**Problem to solve**:
Go line by line through the entries below and count those containing the string "chaque"; give only the count.

-------- Entries supplied

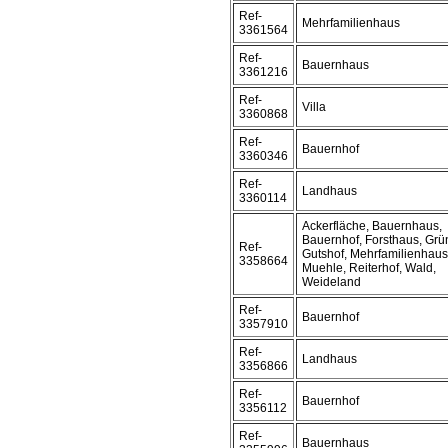
Ref-
Mehrfamilienhaus
3361564
Ref-
Bauernhaus
3361216
Ref-
Villa
3360868
Ref-
Bauernhof
3360346
Ref-
Landhaus
3360114
Ackerfläche, Bauernhaus,
Bauernhof, Forsthaus, Grü
Ref-
Gutshof, Mehrfamilienhaus
3358664
Muehle, Reiterhof, Wald,
Weideland
Ref-
Bauernhof
3357910
Ref-
Landhaus
3356866
Ref-
Bauernhof
3356112
Ref-
Bauernhaus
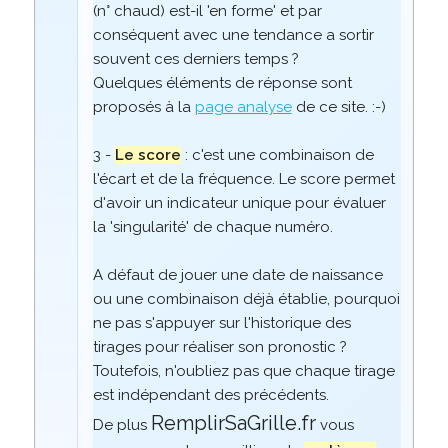
(n° chaud) est-il 'en forme' et par
conséquent avec une tendance a sortir
souvent ces derniers temps ?
Quelques éléments de réponse sont
proposés à la
page analyse
de ce site. :-)
3 -
Le score
: c'est une combinaison de
l'écart et de la fréquence. Le score permet
d'avoir un indicateur unique pour évaluer
la 'singularité' de chaque numéro.
A défaut de jouer une date de naissance
ou une combinaison déjà établie, pourquoi
ne pas s'appuyer sur l'historique des
tirages pour réaliser son pronostic ?
Toutefois, n'oubliez pas que chaque tirage
est indépendant des précédents.
RemplirSaGrille.fr
De plus
vous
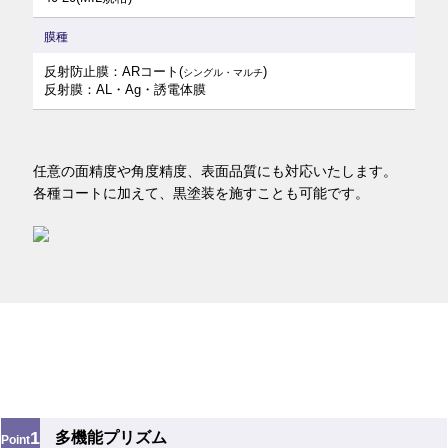
膜種
反射防止膜：ARコート(
)
シングル・マルチ
反射膜：AL・Ag・誘電体膜
任意の面精度や角度精度、表面品質にも対応いたします。
各種コートに加えて、黒塗装を施すことも可能です。
1
多機能プリズム
Point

----------------

**Reply to the exercise**:
2